Work order: What lines below hold the string "Google"? Copy them all.

Saved data entries:
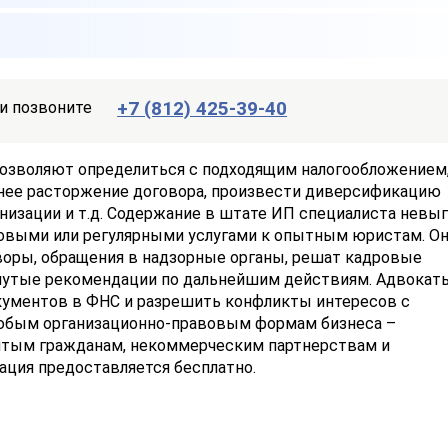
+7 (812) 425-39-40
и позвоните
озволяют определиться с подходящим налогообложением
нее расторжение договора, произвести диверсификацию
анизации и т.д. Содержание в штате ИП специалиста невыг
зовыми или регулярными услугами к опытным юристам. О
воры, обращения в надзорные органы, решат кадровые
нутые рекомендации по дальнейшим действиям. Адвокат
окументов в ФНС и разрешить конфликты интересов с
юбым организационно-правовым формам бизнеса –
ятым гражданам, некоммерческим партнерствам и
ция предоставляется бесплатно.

---

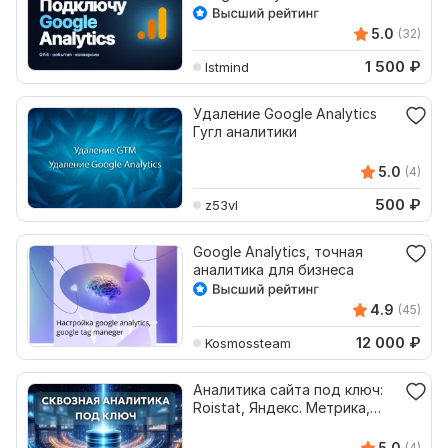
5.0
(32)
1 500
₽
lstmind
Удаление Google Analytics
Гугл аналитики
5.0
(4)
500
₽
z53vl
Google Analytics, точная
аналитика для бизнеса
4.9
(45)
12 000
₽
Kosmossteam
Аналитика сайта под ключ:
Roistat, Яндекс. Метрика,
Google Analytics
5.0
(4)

Response area:
Удаление Google Analytics
Google Analytics, точная
Google Analytics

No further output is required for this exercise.